Firstly, why do I need the alpha? I know that in all cases alpha will be the full 255 value, because I'm never working with transparency. This means that each pixel is just red, green, and blue, which is 3 bytes. This is a 25% saving.
Bytes per Frame: 2,457,600 | 2mb
Bytes per Second: 147,456,000 | 147mb
Bytes per Minute: 8,847,360,000 | 8gb
% Saving Since Last Step: 25%
% Saving Total: 25%
Lower FPS
For the most part, 30fps is more than enough visually as long as the logic of the game still feels like it updates at 60fps. If anything, lowering the visual frame rate will ensure that we're getting smooth frames, even if there are less of them. This halves the number of frames we're sending. There are cases where you don't want to do this, but in my case, where I personally can barely tell the difference, I don't mind cutting the fps to save on data.
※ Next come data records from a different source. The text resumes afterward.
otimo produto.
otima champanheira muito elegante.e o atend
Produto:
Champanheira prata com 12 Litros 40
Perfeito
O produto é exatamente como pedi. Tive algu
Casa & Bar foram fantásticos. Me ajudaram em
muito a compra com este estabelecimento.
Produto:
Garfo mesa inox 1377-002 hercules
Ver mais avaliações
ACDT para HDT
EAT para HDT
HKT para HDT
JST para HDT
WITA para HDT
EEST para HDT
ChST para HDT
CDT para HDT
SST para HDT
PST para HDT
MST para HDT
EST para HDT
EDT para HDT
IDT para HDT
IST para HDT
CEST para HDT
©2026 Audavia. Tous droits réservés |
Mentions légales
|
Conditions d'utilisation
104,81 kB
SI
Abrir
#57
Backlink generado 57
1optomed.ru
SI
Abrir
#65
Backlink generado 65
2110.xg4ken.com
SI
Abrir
Bytes per Frame: 2,457,600 | 2mb
Bytes per Second: 73,728,000 | 73mb
Bytes per Minute: 4,423,680,000 | 4gb
% Saving Since Last Step: 50%
% Saving Total: 62.5%
Lower Resolution
Luckily for me, I have bad eyes. This means that I can watch YouTube at 480p and not tell any difference. This also means that I can lower the resolution of my frames to 640 by 320, effectively using a quarter of the data. Here I'm not only using information about the data in order to compress it, nor how it will be used, but information about the people using it. The more information like this you have, the better.
Bytes per Frame: 614,400 | 614kb
Bytes per Second: 18,432,000 | 18mb
Bytes per Minute: 1,105,920,000 | 1gb
% Saving Since Last Step: 75%
% Saving Total: 90.625%
Less Colors
Here are 2 colors.
One of them is 255,255,255.
The other is 255,255,239.
You can probably tell the difference, even I can, but would you be able to tell the difference at 30fps when it's taking up only one pixel of space?
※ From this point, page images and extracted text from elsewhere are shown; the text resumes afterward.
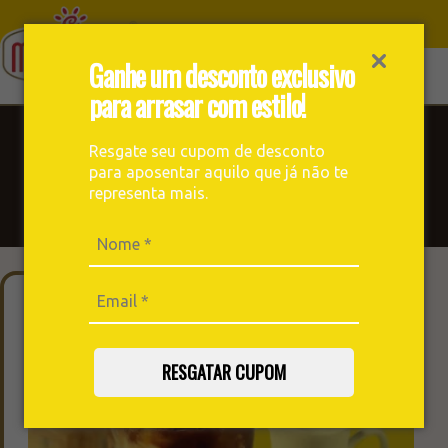
Ganhe um desconto exclusivo
para arrasar com estilo!
Blog
Resgate seu cupom de desconto
para aposentar aquilo que já não te
Receitas, notícias, curiosidades e muito mais sobre o mundo
representa mais.
do café você encontra aqui. Prepare uma boa xícara e
aproveite a leitura!
RESGATAR CUPOM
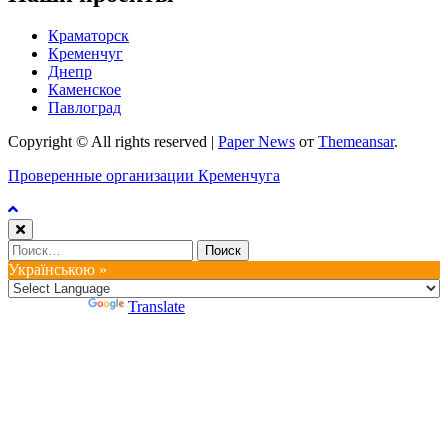
Краматорск
Кременчуг
Днепр
Каменское
Павлоград
Copyright © All rights reserved
|
Paper News
от
Themeansar
.
Проверенные организации Кременчуга
Найти:
Українською »
Powered by
Translate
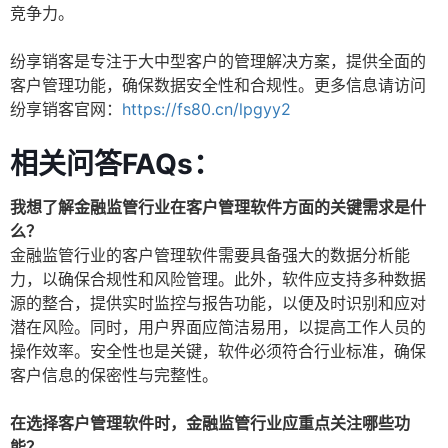
竞争力。
纷享销客是专注于大中型客户的管理解决方案，提供全面的
客户管理功能，确保数据安全性和合规性。更多信息请访问
纷享销客官网：
https://fs80.cn/lpgyy2
相关问答FAQs：
我想了解金融监管行业在客户管理软件方面的关键需求是什
么？
金融监管行业的客户管理软件需要具备强大的数据分析能
力，以确保合规性和风险管理。此外，软件应支持多种数据
源的整合，提供实时监控与报告功能，以便及时识别和应对
潜在风险。同时，用户界面应简洁易用，以提高工作人员的
操作效率。安全性也是关键，软件必须符合行业标准，确保
客户信息的保密性与完整性。
在选择客户管理软件时，金融监管行业应重点关注哪些功
能？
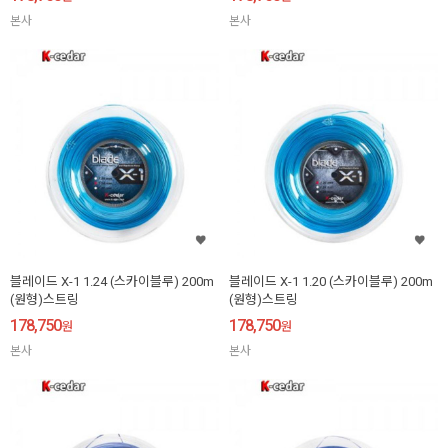
본사
본사
블레이드 X-1 1.24 (스카이블루) 200m
블레이드 X-1 1.20 (스카이블루) 200m
(원형)스트링
(원형)스트링
178,750
178,750
원
원
본사
본사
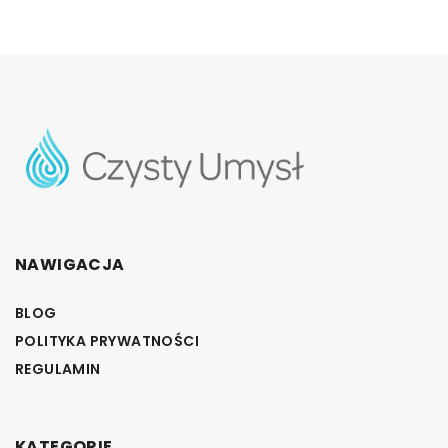
NAWIGACJA
BLOG
POLITYKA PRYWATNOŚCI
REGULAMIN
KATEGORIE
Because of this, we can squeeze a red, green, and blue value into 2 bytes. We would do this by only using 5 bits per color, then with some bit-shifting get them all in there with a redundant bit because we actually have 16 bits in 2 bytes. With this extra bit we can either leave it alone, or use it for r so that we have double the red accuracy, but it doesn't really matter. So now we're only using 2 bytes per pixel as apposed to 3, which is a third saving.
Bytes per Frame: 409,600 | 409kb
Bytes per Second: 12,288,000 | 12mb
Bytes per Minute: 737,280,000 | 737mb
% Saving Since Last Step: ~33.3%
% Saving Total: 93.75%
We've made it below a gigabyte! But we can go further.
Huffman Encoding
It was surprisingly easy to implement Huffman encoding on my data. If you don't know what Huffman encoding is there are plenty of explanations of it online, but I'll give a very simple explanation here.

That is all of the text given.